# Onward and Upward! First amateur rocket blasts into space



## Jayaprakash Satyamurthy (May 19, 2004)

On the heels of the previous news item here, now this: 

An amateur rocket called GoFast has made history by becoming the first such rocket to reach 100 kilometres altitude - the official edge of space.

The seven-metre-tall rocket was launched from Nevada's Black Rock Desert on Monday carrying a ham radio avionics package which broadcasted position and altitude data during its ascent.

The Civilian Space Exploration Team (CSXT) built the rocket at a cost of tens of thousands of dollars. CSXT claims it is the most powerful amateur rocket ever built.

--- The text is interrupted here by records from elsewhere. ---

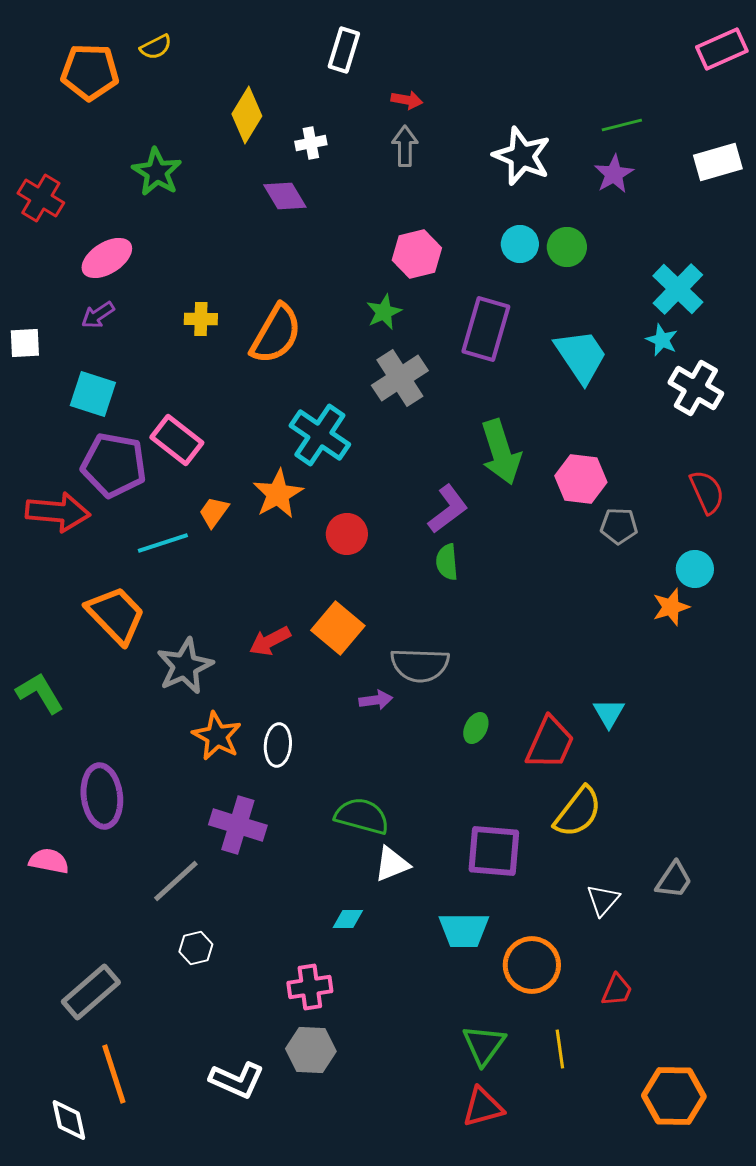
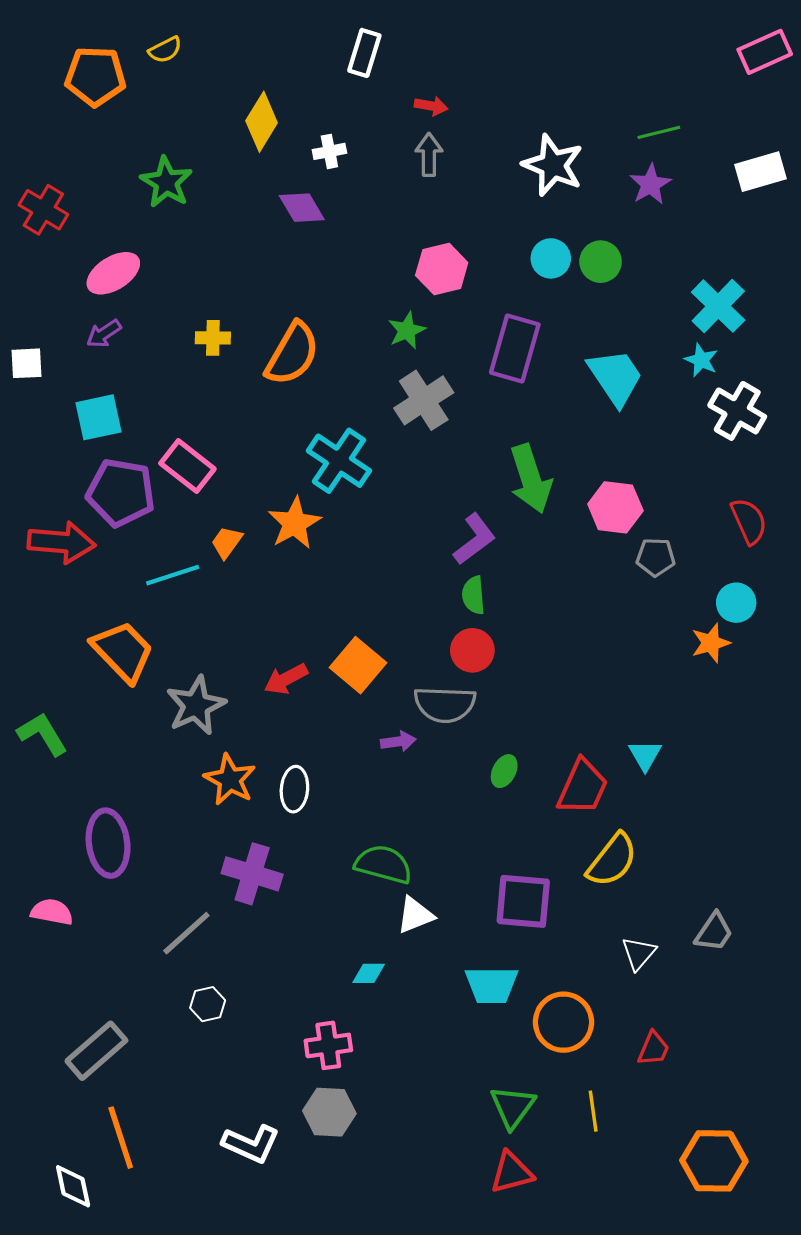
cyan square: (93, 394) -> (99, 417), turned -30
red circle: (347, 534) -> (472, 650), moved

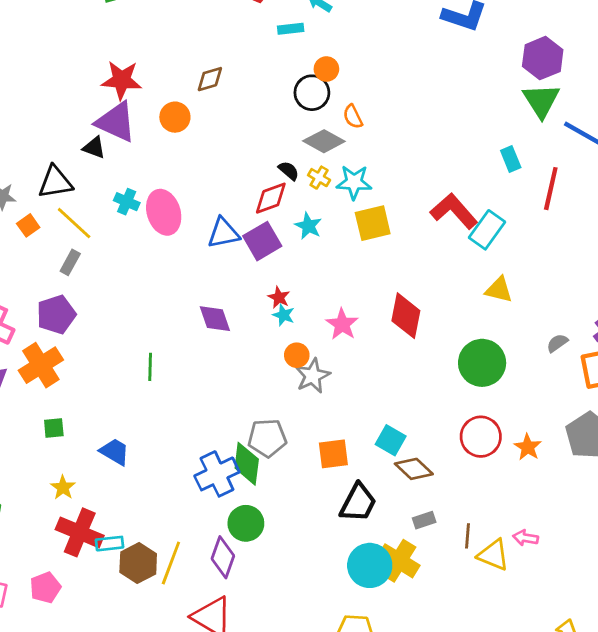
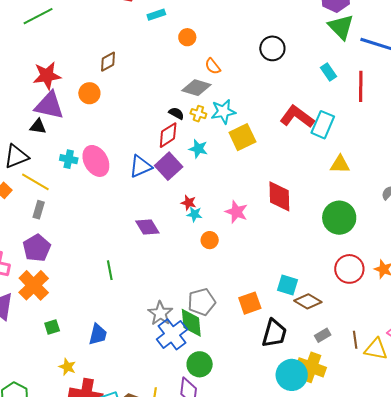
black circle: (312, 93) -> (272, 48), moved
gray star: (313, 376) -> (160, 313), moved
blue trapezoid: (115, 452) -> (98, 334), turned 85

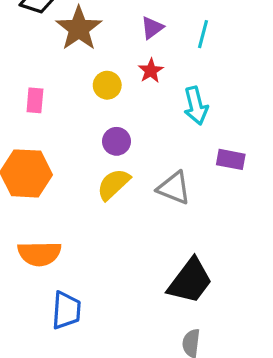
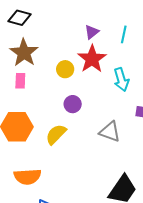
brown star: (79, 28) -> (24, 53), moved
red star: (151, 71) -> (92, 59), size x1.8
yellow semicircle: (113, 184) -> (56, 134), moved

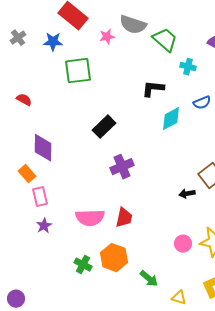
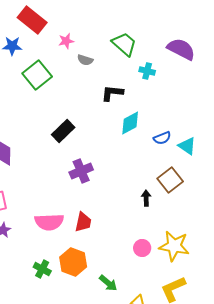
gray semicircle: (133, 25) -> (85, 60), moved, size x0.6
green square: (78, 71) -> (37, 75), turned -32
blue semicircle: (202, 103) -> (162, 138), moved
black arrow: (187, 194) -> (146, 198), turned 98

Their success comes two years after their last attempt in 2002, which ended just three seconds after launch when the rocket's engine exploded. 

This time round the launch went like clockwork, says CSXT project leader Eric Knight. As it roared off its launch pad, team members, enthusiasts and US Federal Aviation Administration officials watched cheering it on.


Link: http://www.newscientist.com/news/news.jsp?id=ns99995005

Something tells me they need to update that observation 'like clockwork' - seems a bit retro for rocket science!


----------



## Brian G Turner (May 19, 2004)

Hoo-ray! Great stuff - power to the people!!

 and look at that cost - _tens of thousands of dollars_. Sounds good to me.


----------